Social media companies have responded to the idea put forward by the Prime Minister last week that such services should be blacked out during times of social unrest, the Financial Times has reported.
We reported last week on David Cameron’s parliament address in which he said that social media could have contributed to the spread of the riots across the country.
Twitter, Facebook and Blackberry, the sites at the centre of the controversy over censoring information, responded to Cameron’s suggestions in a positive way, all stating that they would be happy to work with authorities over incitement during the riots.
Facebook responded by stating that they had already put teams in place to manually remove messages deemed dangerous and said they would “look forward” to meeting UK government officials.
Twitter and RIM also said they would be happy to work with authorities to see what could be done about any situations that may arise in the future.
But Mike Conrodi, partner at London law firm DLA Piper told the FT that he was unaware of any existing law that would allow the government to listen in to people’s communications en-masse in order to uncover individuals who are breaking the law.
Facebook say it has a number of measures that filter out posts which may be of concern and said that they have increased the number of staff who monitor the software in the wake of the riots and Norway shootings.
The social network site went on to say that its terms made it very clear that should anyone violate policies on threats of violence or illegal activity then they would have content removed and in some cases their accounts disabled.
However, Twitter is less stringent in the information it removes and its policies state that although the company doesn’t “always agree with the things people choose to tweet, [they] keep the information flowing irrespective of any view [they] may have about the content.”

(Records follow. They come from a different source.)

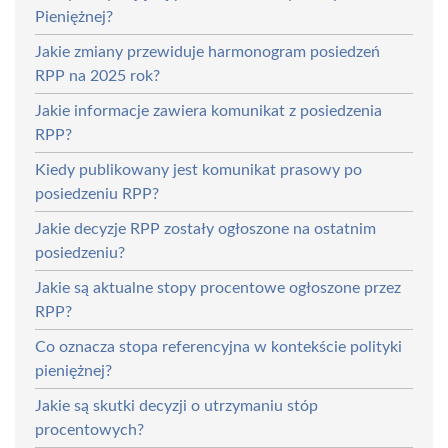
Pieniężnej?
Jakie zmiany przewiduje harmonogram posiedzeń
RPP na 2025 rok?
Jakie informacje zawiera komunikat z posiedzenia
RPP?
Kiedy publikowany jest komunikat prasowy po
posiedzeniu RPP?
Jakie decyzje RPP zostały ogłoszone na ostatnim
posiedzeniu?
Jakie są aktualne stopy procentowe ogłoszone przez
RPP?
Co oznacza stopa referencyjna w kontekście polityki
pieniężnej?
Jakie są skutki decyzji o utrzymaniu stóp
procentowych?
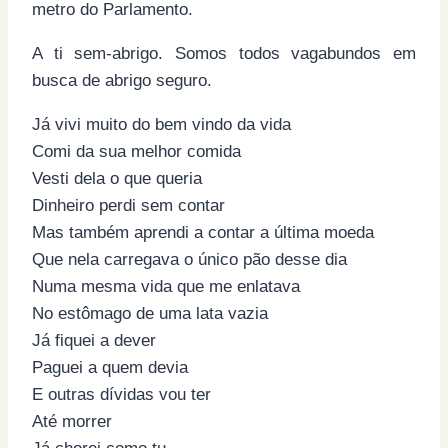
metro do Parlamento.
A ti sem-abrigo. Somos todos vagabundos em
busca de abrigo seguro.
Já vivi muito do bem vindo da vida
Comi da sua melhor comida
Vesti dela o que queria
Dinheiro perdi sem contar
Mas também aprendi a contar a última moeda
Que nela carregava o único pão desse dia
Numa mesma vida que me enlatava
No estômago de uma lata vazia
Já fiquei a dever
Paguei a quem devia
E outras dívidas vou ter
Até morrer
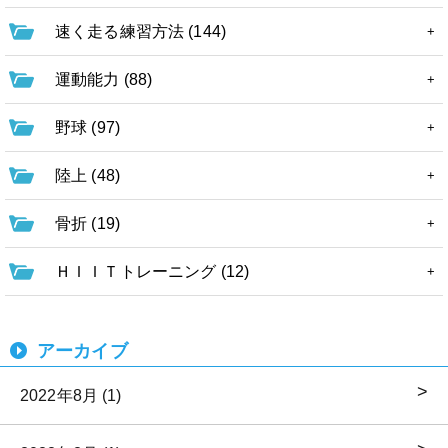
速く走る練習方法 (144)
運動能力 (88)
野球 (97)
陸上 (48)
骨折 (19)
ＨＩＩＴトレーニング (12)
アーカイブ
2022年8月 (1)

Twitter does remove illegal and spamming tweets regularly but says that to monitor the huge amount of tweets made in one day would make for an impossible task, also citing ethical concerns on restricting freedom of expression.
It seems that all of the companies are willing to work with the authorities when threats of violence are made but this measure, if implemented, would have to be looked at carefully by the UK government.
Current legislation doesn’t allow officials to remove the rights of all its citizens, even during times of unrest, so it will be interesting to see if the government attempts to introduce new laws enabling them to do so.